Wozu auch. Letzthin hat doch die Milla aufgemacht, wo sie weniger Klassik spielen und dafür viel mehr Augustiner umsetzen. Da hat man doch gesehen, dass sich der Markt selber regelt: Wo eine Musi spielt, da kommen die Leut dann schon dahergeströmt bis in den Keller obe, und wie sich ein privates Engagement rentieren kann: In einen alten Abwasserkanal unter den Glockenbachvorstadtkellern haben die sich ihren Konzertsaal drin hineingemeißelt und fragen auch nix nach einer Akustik! Der Beckenbauer hat sich sogar ganz allein ein neues Bayernstadion am Arsch von der Heide hingestellt — und wird das jetzt benutzt oder nicht? Inzwischen kriegen die Kabarettkasperl und die, wo ein bisserl schön singen können, jedes Jahr ihre Armenspeisung, die wo der Ude noch eingeführt hat. Eine Infrastruktur und eine Nachverdichtung (das heißt auch wirklich so) mit Wohnungen für die solchernen, wo sich München wenigstens noch leisten können, wenn sie schon da sind, also beides auf einmal kann man halt net haben.

Hoffentlich ist es uns noch vegönnt zu erleben, wie einst das Oktoberfest saniert werden muss. Das hat den Vorteil, dass es jedes Jahr aufgebaut und wieder abgerissen wird, damit man auf der gleichen Fläche auch noch mit dem Frühlingsfest und dem Winter-Tollwood eine Kassa machen kann, aber es sollte mich wundern, wenn sie da mit dem Material und den Installationen nicht sparen täten, was geht. Wenn dann die Amis da sind, die zeitlebens ihr Budweiser für Bier gehalten haben, und es haut in einem Jahr nicht mehr recht hin mit dem Bier vorn rein und Vergiftungsfälle hinten raus, wird dann die Wiesn auch in ein paar untergenutzte Mehrzweckhallen im Umland ausgelagert?
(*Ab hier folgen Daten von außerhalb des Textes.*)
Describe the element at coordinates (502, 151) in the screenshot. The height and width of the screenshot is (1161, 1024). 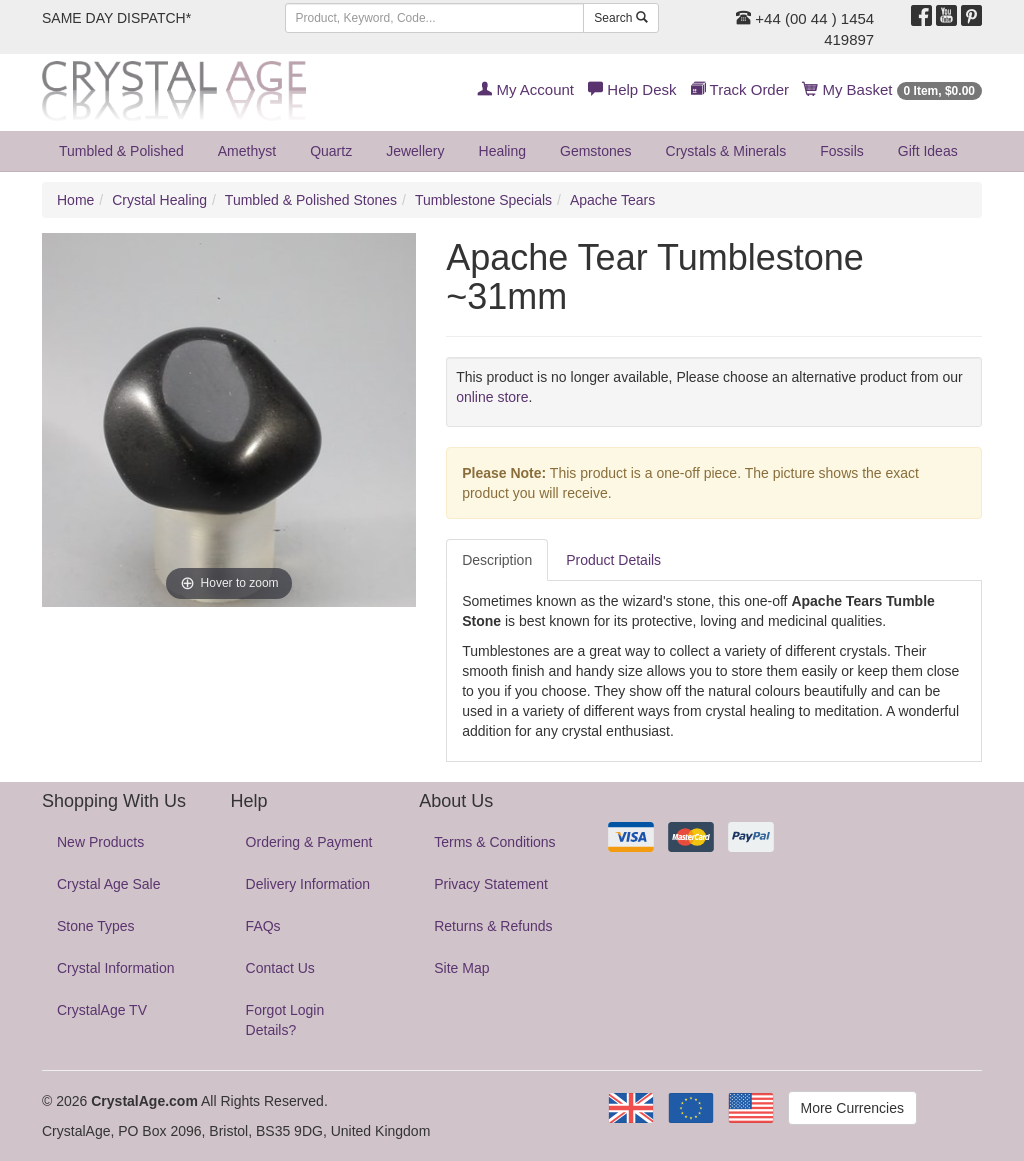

Einen Papp natürlich. Das Oktoberfest bringt man viel besser im Schlachthof unter, keinen Kilometer weit von der bisherigen Wiesn entfernt, inzwischen schon selber ein kultureller Austragungsort mit Tradition, und die Speiberei von den Russen und Australiern kann man alle Abend mit dem Schlauch in den Gulli in der Mitte nausspritzen. Einen Konzertsaal zuwegens dem Weltruf — ja, noch was? Senft obendrauf?

So richtig zufrieden scheint bis jetzt keiner mit dem, was passieren soll, das heißt: Da wird schon noch ein Kompromiss rumkommen. Muss ja, wenn man in so einer Demokratingsda wohnt, wo immer gleich jeder Dahergelaufene seine Bürgergoschen mit neihängen darf. Im Gasteig lassen sich ohne größeren Aufwand gleich ein paar Discos einbauen wie in den Kunstpark Ost, ist ja eh gleich gegenüber von der Kinder- und Jugendbibliothek; der Herkulessaal taugt noch als Speis für die übrigen Räume von der Residenz, die wir dann für Events einzeln vermieten, und die Allerheiligen-Hofkirche geben wir der Edeka her, die eh schon die Schrannenhalle haben wollt, als Gastro Erlebnis Welt.

Ein paar Millionen für dem Mozart sein Gejammer, damit ein Publikum, das jetzt dann bald hin ist, in einer Akustik mit einer Weltklasse seine Hörgeräte scharf stellen kann. Vielleicht noch Kindertagesstätten für Familien, die eh alle nach Erding ziehen? Wie wenn’s nicht reicht, dass wir alle Jahre den besoffenen Chinesen hinterherräumen.

Es heißt ja nicht: “München hat nach Beerdigungsgefiedel gedröhnt und nachher nach Magensaft gestunken”, sondern: “München leuchtete.” Vergangenheit, hammer uns?